0%

Easy way to build a virtual cluster with KVM

Before getting hands dirty

This is my first post written in English, and this post is written for my “underboss” and general Linux users who has a little experience on virtual machines. This time, we are going to build our virtual cluster that is similar to old-school supercomputers, which means our configuration will be some kind of outdated and ugly compared to the latest fancy new clusters, but this configuration is much close to mainstream supercomputers in the real world.

Architecture

To let you have a better understanding of what we are going to build, I will introduce the architecture first.

  • Physical Server (Host)
    • Public IP: 10.20.x.x (Assigned by Campus)
    • Private IP: 192.168.122.1 (Static)
    • KVM
      • Login Node
        • Public IP: 10.20.y.y (Assigned by Campus)
        • Private IP: 192.168.122.10 (Static)
      • Computing Node 1-4
        • Private IP: 192.168.122.11-14 (Static)
  • My Laptop
    • Public IP: 10.20.z.z (Assigned by Campus)

Static IP is assigned by ourselves.

The list below describes my configuration of software and hardware.

  • Server
    • CPU: Intel Xeon E5-2697 v4
    • OS: Ubuntu 18.04 LTS
  • Virtual Machines
    • OS: Ubuntu 20.04 LTS
    • Job Scheduler: IBM LSF
    • Network Storage: NFS

Set up KVM hypervisor on Host

You probably have heard VMware, Hyper-V or Virtualbox. KVM is similar to them, which is also capable of creating a highly-isolated virtual environment.

Make sure Virtualization support is enabled

Some manufacturers disabled CPU Virtualization support for security reasons. Please check your BIOS setting and enable CPU Virtualization support. Besides, KVM kernel module is activated on Ubuntu by default. If you are unsure whether everything is correct, this article will guide you to do some extra examinations.

Install necessary software

The following simple command will install everything we need, including KVM hypervisor.

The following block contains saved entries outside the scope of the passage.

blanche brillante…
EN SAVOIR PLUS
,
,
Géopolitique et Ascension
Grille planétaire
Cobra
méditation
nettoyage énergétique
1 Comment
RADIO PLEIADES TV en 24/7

Note that apt is the corresponding packet manager for Ubuntu, just like yum for CentOS.

1
$ sudo apt install virt-manager

Launch GUI VM Manager

Actually, it is quite hard to create virtual machines under command line interface (CLI) when you have to specify a bunch of arguments manually. Luckily, there is a powerful graphical tool to manage virtual machines. Meanwhile, there is a simple way to let a graphical application running on the remote server show on your computer.

For Linux / Mac User

By appending a flag -X to ssh command, the function X11 Forwarding will be enabled. In brief, the data of the graphical interface will be forwarded and rendered on your computer.

1
2
local$ ssh -X 10.20.x.x # Your Server's IP
remote$ virt-manager

Then you will notice virt-manger is already shown on your computer.

For Windows User

Unfortunately, Windows doesn’t have a build-in X11 Library. Thus additional software called VcXsrv is required. After installing it, open it, follow the path Multiple windows -> Start a program -> Start a program on remote computer, and fill in your information.

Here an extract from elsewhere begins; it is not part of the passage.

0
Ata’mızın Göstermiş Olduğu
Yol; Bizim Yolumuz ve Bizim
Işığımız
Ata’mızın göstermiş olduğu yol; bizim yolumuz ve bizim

Note that Remote program could be either xterm if you have it or virt-manager. xterm is a terminal and you could use it to launch virt-manager directly.

Create login node

Just like what you will do to create a virtual machine using VMware or something else, create it using virt-manager. But there are several points you should pay attention to.

CPU and Memory

I recommend checking the boxes Copy host CPU configuration, which helps Guest OS to identify CPU instruction set correctly and Manually set CPU topology. My configuration is for each node, one socket, four cores, and one thread per core. As for memory, under most circumstances, two gigabytes of memory per core should be enough.

Disk

By default, Storage format is qcow, which is fine but preallocates a lot of space. In contrast, vmdk is the format that only consumes disk space when virtual machines store new data.

The best Disk bus is VirtIO, which is the default option for Ubuntu virtual machines since Ubuntu has native support for VirtIO. Actually, it provides the best performance compared to alternatives.

Network

Every node will own a network interface card (NIC) that only accesses our private network. So Network source and Device model should be NAT and VirtIO respectively. Still, VirtIO is the best option for the same reason.

Display VNC

If you cannot input anything to virtual machines, try to change VNC Server type from Spice to VNC.

Install Guest OS

During installation, some settings should be modified.

Necessary software

SSH must be installed because a lot of distributed programs rely on this. Other software is optional.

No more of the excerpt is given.